The Paradox of Ofsted
Ofsted was created in the early 1990’s, inspectors were hired in 1992, and the first inspection took place in 1993. The idea, under John Major as Prime Minister, sounded great in principle. An independent body to oversee education and ensure the highest standards of teaching in schools is monitored. Parents were trained to look out for that elusive “Excellent” badge for a school, and with the right to choose which school their children can attend parents were free to send their children to the school of their choice (within certain catchment criteria)…and who wouldn’t want their children to attend an “Excellent” school.
Here lies the problem, and the Paradox of Ofsted.
In my many years of volunteering within education, working with schools coaching and supporting children going through behaviour and emotional difficulties. Coaching children in careers advice, and working on aspirational projects for young people. All fantastic projects, and almost always for schools that are not rated as “Excellent”. So why is this?
First and foremost we need to understand that parents in general have been conditioned since 1993 that Ofsted will do all the research for a parent, through a robust system of monitoring and checking, so that parents can see which schools need improvement, which are good, and which are Excellent. The media then jumps on this every year, publishing Ofsted results under those banners so parents can see which are the “good” and which are the “bad” schools in their area. So that conditioning of parental opinion is reinforced further.

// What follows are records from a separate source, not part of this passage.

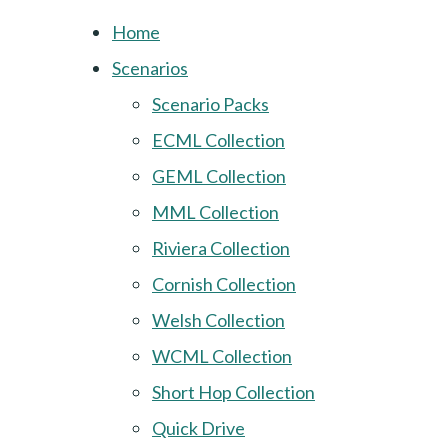
Home
Scenarios
Scenario Packs
ECML Collection
GEML Collection
MML Collection
Riviera Collection
Cornish Collection
Welsh Collection
WCML Collection
Short Hop Collection
Quick Drive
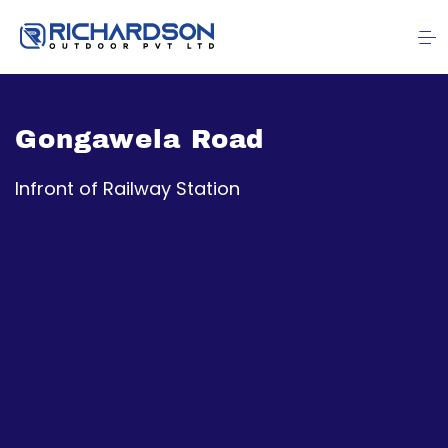
Gongawela Road
Infront of Railway Station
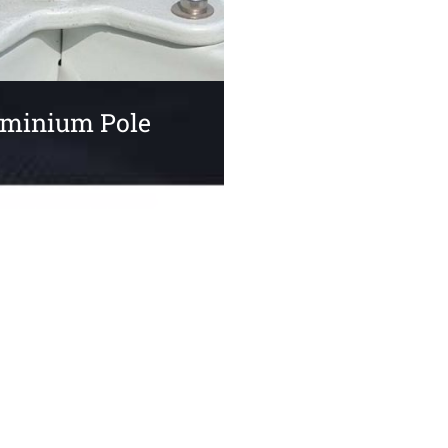
minium Pole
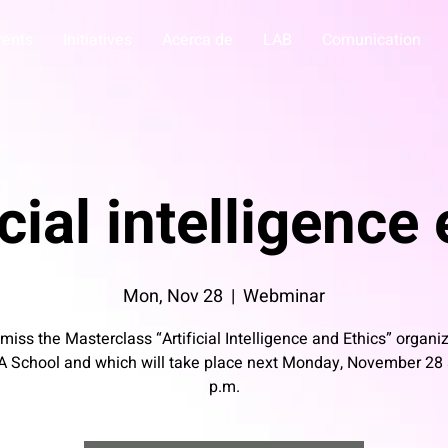
vents
Initiatives
Acerca de
LAB
Comunication
icial intelligence
Mon, Nov 28
  |  
Webminar
 miss the Masterclass “Artificial Intelligence and Ethics” organi
A School and which will take place next Monday, November 28 
p.m.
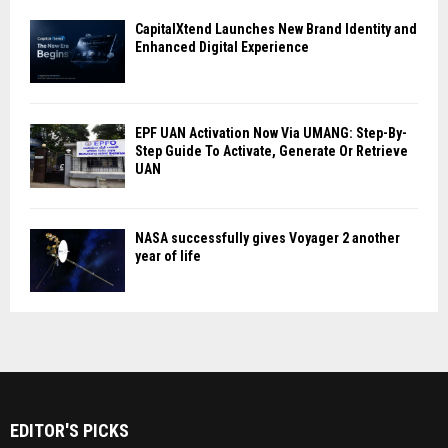
CapitalXtend Launches New Brand Identity and
Enhanced Digital Experience
EPF UAN Activation Now Via UMANG: Step-By-
Step Guide To Activate, Generate Or Retrieve
UAN
NASA successfully gives Voyager 2 another
year of life
EDITOR'S PICKS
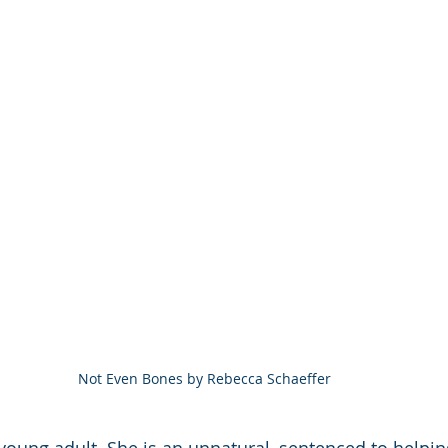
Not Even Bones by Rebecca Schaeffer
y young adult. She is an unnatural, sentenced to help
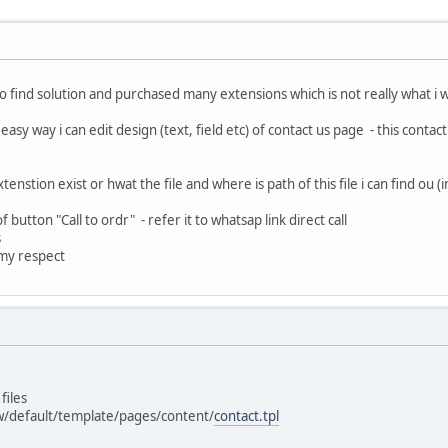
 to find solution and purchased many extensions which is not really what i 
 easy way i can edit design (text, field etc) of contact us page - this cont
extenstion exist or hwat the file and where is path of this file i can find o
 of button "Call to ordr" - refer it to whatsap link direct call
s
 my respect
files
w/default/template/pages/content/
contact.tpl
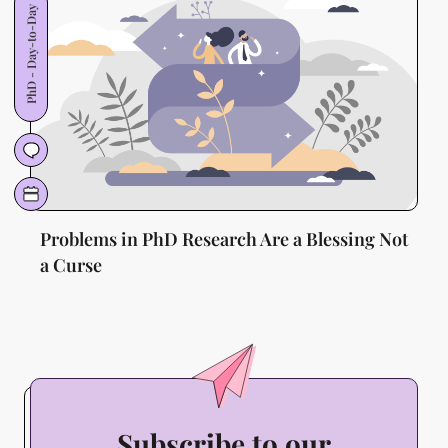
PhD - Day-to-Day
Problems in PhD Research Are a Blessing Not
a Curse
Subscribe to our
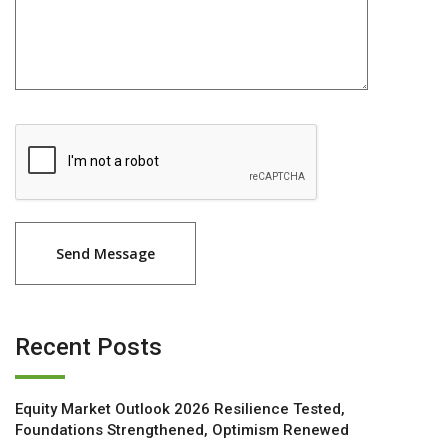
Recent Posts
Equity Market Outlook 2026 Resilience Tested,
Foundations Strengthened, Optimism Renewed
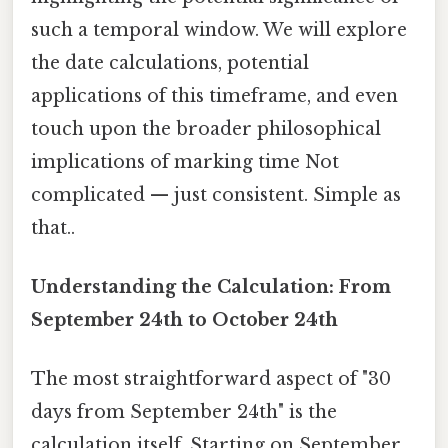
such a temporal window. We will explore
the date calculations, potential
applications of this timeframe, and even
touch upon the broader philosophical
implications of marking time Not
complicated — just consistent. Simple as
that..
Understanding the Calculation: From
September 24th to October 24th
The most straightforward aspect of "30
days from September 24th" is the
calculation itself. Starting on September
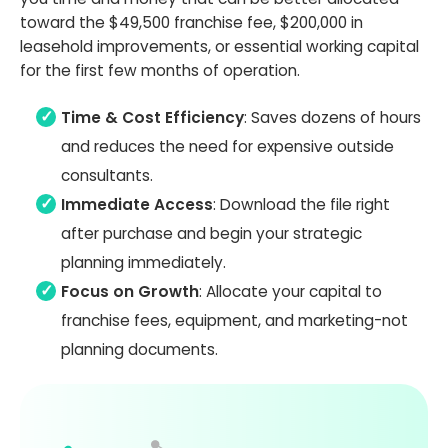
toward the $49,500 franchise fee, $200,000 in
leasehold improvements, or essential working capital
for the first few months of operation.
Time & Cost Efficiency
: Saves dozens of hours
and reduces the need for expensive outside
consultants.
Immediate Access
: Download the file right
after purchase and begin your strategic
planning immediately.
Focus on Growth
: Allocate your capital to
franchise fees, equipment, and marketing-not
planning documents.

Next we need to look at how schools are funded, which is by the number of children who attend their school. For each child that attends; the school will receive an amount of funding. For some children, defined at High Needs, the school may receive a little bit extra but they need to fight the Local Education Authority for that. Justifying and providing evidence why that child needs additional support, and justify why they need that extra funding to provide that support and why they cannot afford to provide that through their current funding. Then we have the holy grail for children with additional needs such as SEND, and that is the Education Health Care Plan that parents with a child that has special educational needs have probably fought many years for, and have probably had declined numerous times before having it awarded. These children generally end up in special schools or Home Schooling, and that’s a blog for another day. What I will draw your attention to is the report published by the Government on 21st February 2020 acknowledges that 22% of children who opted into Home Education during 2017/2018 had special educational needs. This matches a survey I ran across a number of Facebook groups in 2019 highlighting that 32% of parents home educating their children in Northamptonshire stated their children had special educational needs.
So by this point you can see we have parents who only want their children to go to schools rated by Ofsted as “Excellent”, and you can see that schools only survive if they have sufficient quantity of children attend their school.
The report linked to above highlights previous concerns raised within Government that schools were off-rolling students to improve their exam results, and this was highlighted in a letter to the Public Accounts Committee in October 2018 the Chief Inspector of Schools, Amanda Spielman, stated that Ofsted had “a lot of anecdotal evidence that suggests that parents are home-educating their children under duress”. Linked to this kind of activity I can confirm personally that my wife and I were told by our son’s primary school to keep him home during an Ofsted visit as his SEND behaviour would disrupt other pupils during the inspection.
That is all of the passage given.